Epicurus
Epicurus was born in the year 342 BCE on the island of Samos, though an Athenian by right. He founded his school in Athens c. 304, where he purchased a garden in which he lived with his disciples and delivered his lectures, and in which he stayed for the rest of his life. He died from a stone in the bladder in 270 BCE, at the age of 72, and had then been settled in Athens as a teacher for thirty-six years.
Physics
Epicurus essentially followed the doctrines Democritus, who taught that the universe consists of two elements, matter (soma) and space, or vacuum (to kenon), in which matter exists and moves; and all matter is reducible to indivisible particles or atoms (atomoi), which are eternal. These atoms are in constant motion; their natural motion is straight downward, but occasionally they swerve inexplicably, causing collisions. It is the chance collisions and subsequent joining together of these atoms of various shapes and sizes that brings about the universe as we see it.
The gods exist, but are themselves only finer and longer-lasting creations of blind chance; they did not create the world, and are not troubled much about it; rather, they live a life of serene calm (the highest pleasure) in remote ease.

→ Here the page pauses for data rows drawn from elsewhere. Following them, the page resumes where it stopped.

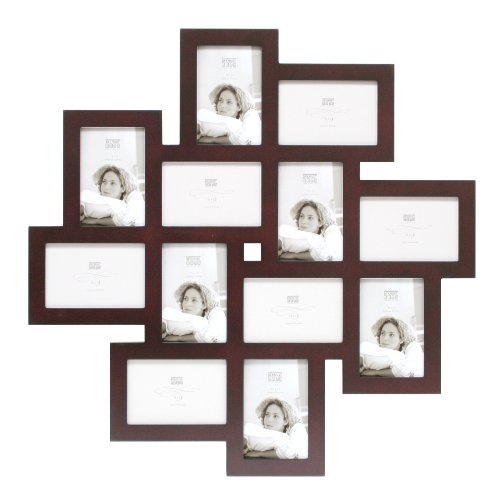 Locate an element on the screen. The image size is (500, 500). frames with no people is located at coordinates 165,397, 299,311, 419,238, 329,113, 210,195, 97,279. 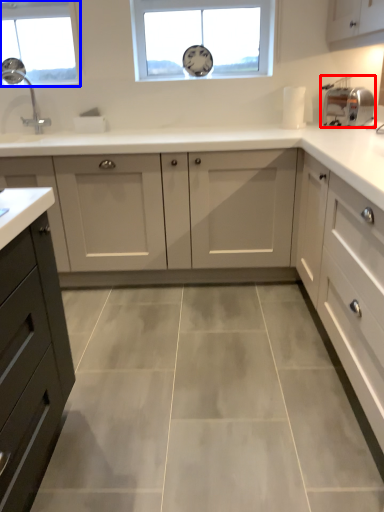 Question: Which object appears closest to the camera in this image, appliance (highlighted by a red box) or window (highlighted by a blue box)?

Choices:
 (A) appliance
 (B) window

Answer: (A) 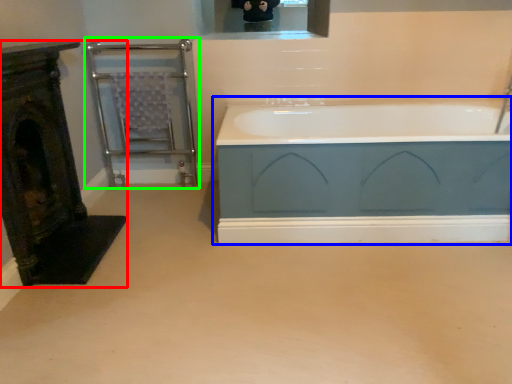 Question: Considering the real-world distances, which object is farthest from fireplace (highlighted by a red box)? bathtub (highlighted by a blue box) or balustrade (highlighted by a green box)?

Choices:
 (A) bathtub
 (B) balustrade

Answer: (A) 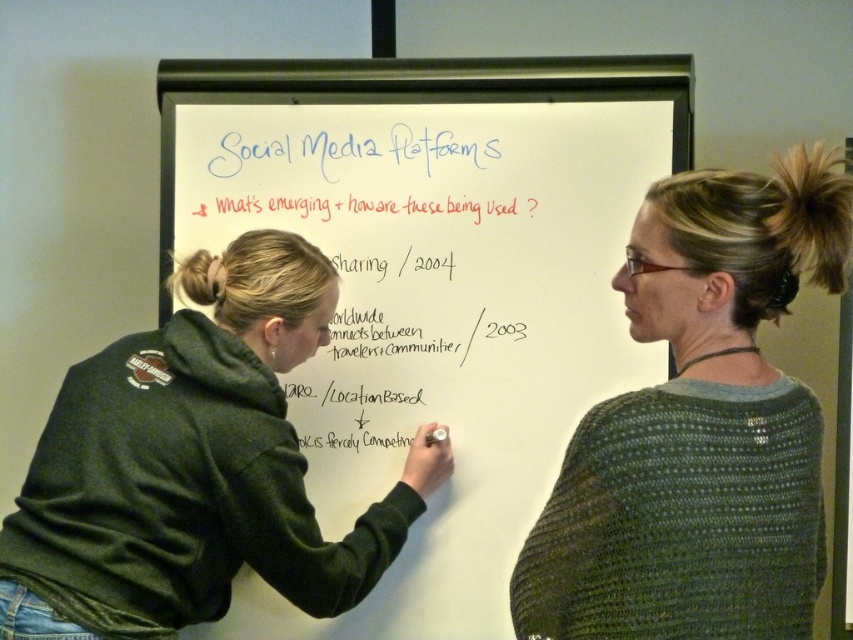 Who is taller, green knitted sweater at upper right or dark green hoodie at left?

dark green hoodie at left

Describe the element at coordinates (699, 428) in the screenshot. I see `green knitted sweater at upper right` at that location.

Identify the location of green knitted sweater at upper right. The width and height of the screenshot is (853, 640). (699, 428).

Is the position of whiteboard at center less distant than that of green knitted sweater at upper right?

No, it is not.

Between whiteboard at center and green knitted sweater at upper right, which one has less height?

With less height is green knitted sweater at upper right.

Identify the location of whiteboard at center. This screenshot has width=853, height=640. (432, 284).

Can you confirm if whiteboard at center is positioned to the right of dark green hoodie at left?

Correct, you'll find whiteboard at center to the right of dark green hoodie at left.

Consider the image. Who is positioned more to the left, whiteboard at center or dark green hoodie at left?

dark green hoodie at left

Locate an element on the screen. The image size is (853, 640). whiteboard at center is located at coordinates (432, 284). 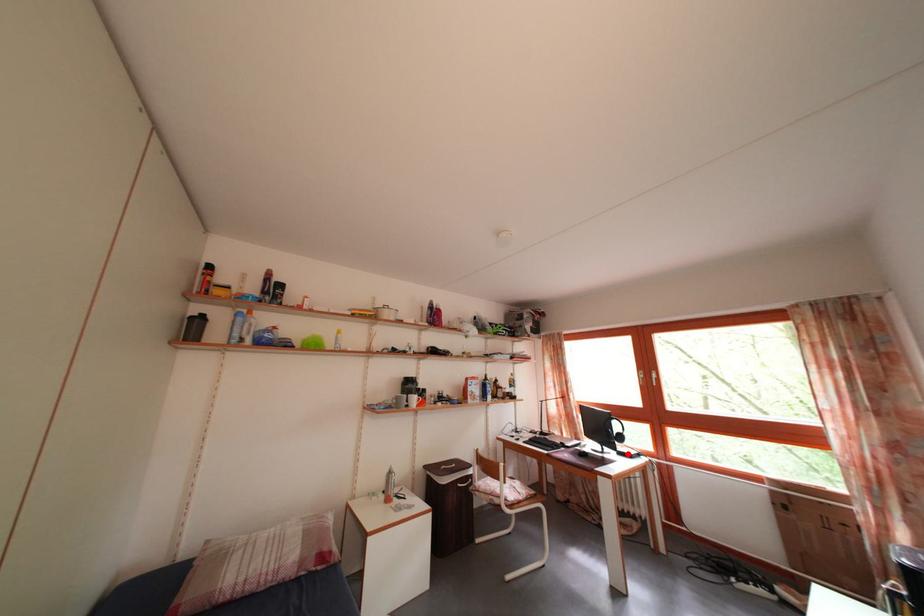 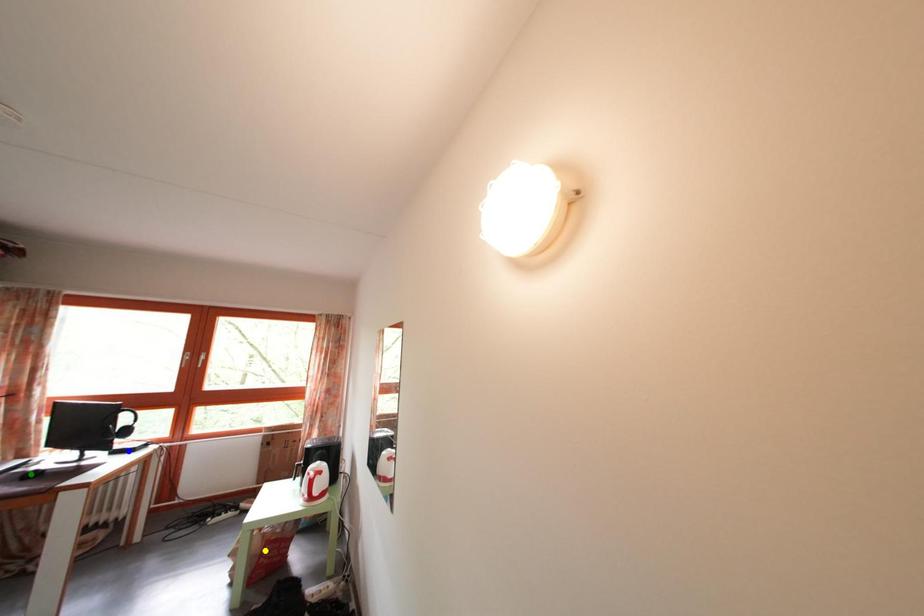 Question: I am providing you with two images of the same scene from different viewpoints. A red point is marked on the first image. You are given multiple points on the second image. Which mark in image 2 goes with the point in image 1?

Choices:
 (A) yellow point
 (B) blue point
 (C) green point

Answer: (B) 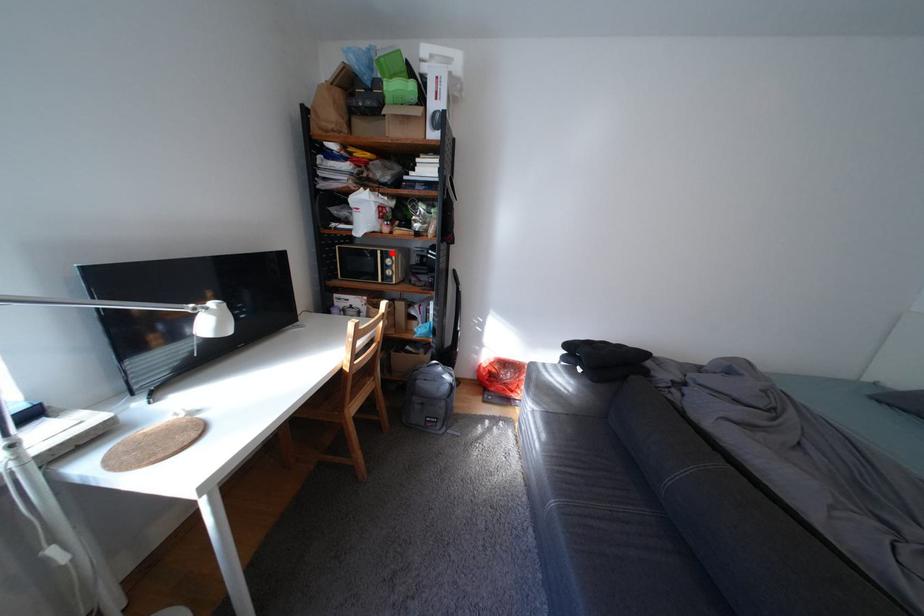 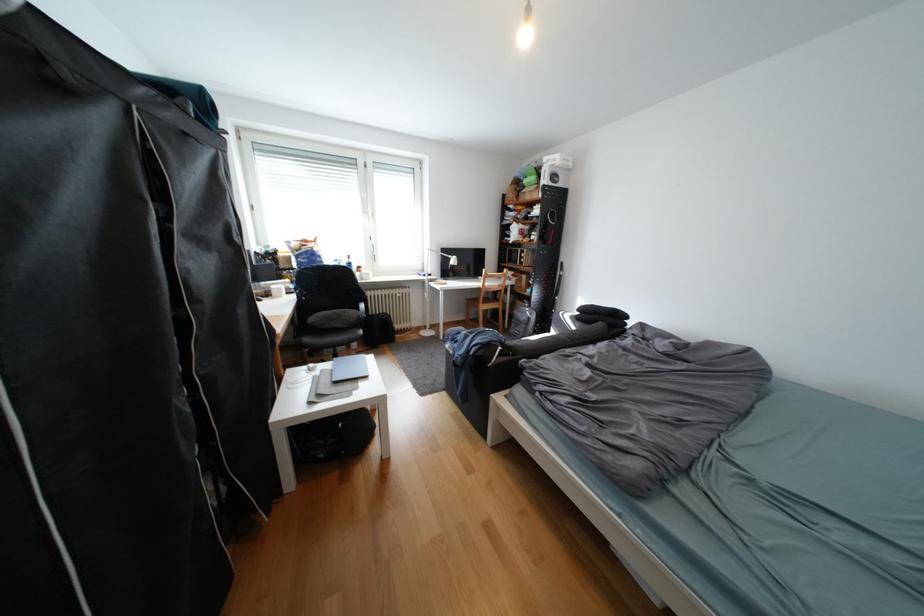 Question: I am providing you with two images of the same scene from different viewpoints. A red point is marked on the first image. At the location where the point appears in image 1, is it still visible in image 2?

Choices:
 (A) Yes
 (B) No

Answer: (B) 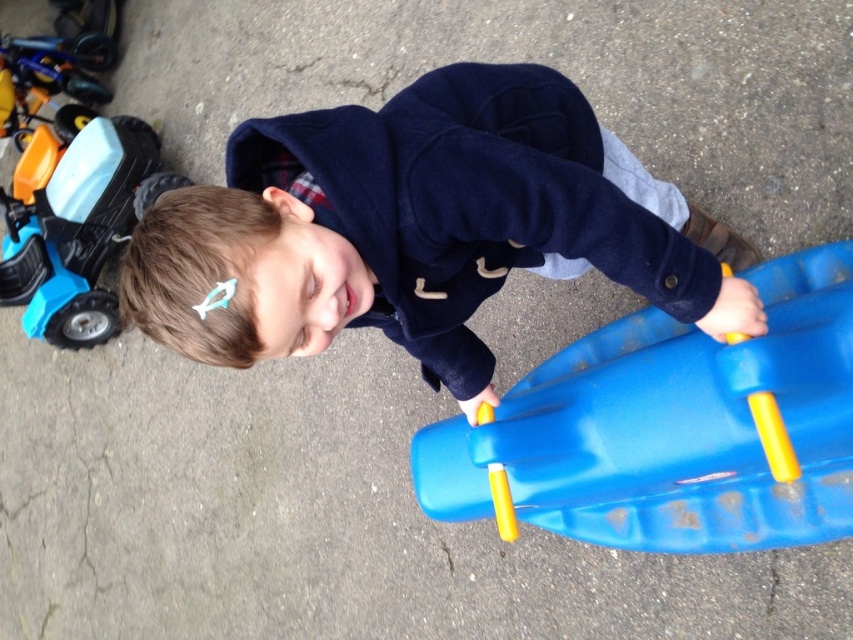 You are a parent trying to locate your child who is playing with a blue plastic sled. The sled is at the center of the image. Based on the coordinates provided, can you determine if the point marked at (671, 428) is where the sled is located?

The point at (671, 428) corresponds to the blue plastic sled at center, so yes, the marked coordinates are where the sled is located.

You are a parent trying to organize your child toys. You have a blue plastic sled at center and a blue plastic toy car at left. Where should you place the sled to keep it safe from being run over by the toy car?

The blue plastic sled at center is below the blue plastic toy car at left, so placing the sled underneath the toy car would keep it safe from being run over.

You are a delivery person standing in front of the matte blue jacket at center. You need to place a small package on the ground near the jacket without stepping closer than 36 inches. Is this possible?

The distance between the matte blue jacket at center and the viewer is 36.16 inches. Since the required minimum distance is 36 inches, you can place the package at exactly 36 inches from the jacket, which is within the allowed range. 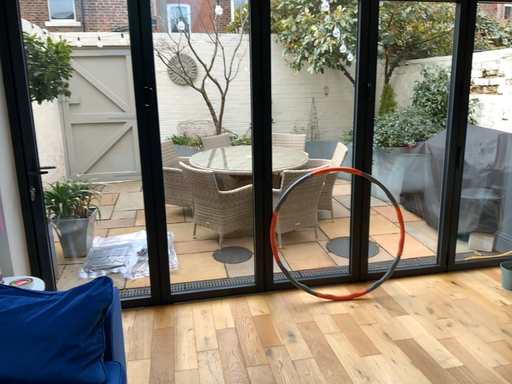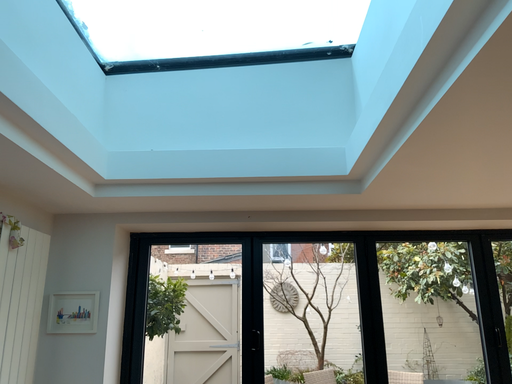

The soul does in fact exist, but it is a material substance that dissipates at the moment of death.
Ethics
Pleasure is the highest good, but for Epicurus, the things that are normally thought to be pleasurable -- food, sex, drinking, etc. -- are in fact quite painful, as they cause severe disturbances in the body and soul. For Epicurus, the highest pleasure is being in a state of absolute lack of pain -- ataraxia -- and he and his followers sought this state by frugal living, eating only barley cakes and water, and abstaining as much as possible from public life and from sensual disturbances. Epicurus himself remained a bachelor, and advised his followers to abstain from marriage and sex if they were able.The highest intellectual pleasure is the serene contemplation of the nature of things -- as we shall see in Lucretius.
Religion for Epicurus was a great evil, instilling needless fear of death and a superstitious fear of vengeful and capricious gods. This sentiment is wonderfully summed up in one of Lucretius' more memorable lines, when he says, after recounting a human sacrifice, tantum religio potuit suadere malorum ("so much evil could religion inspire").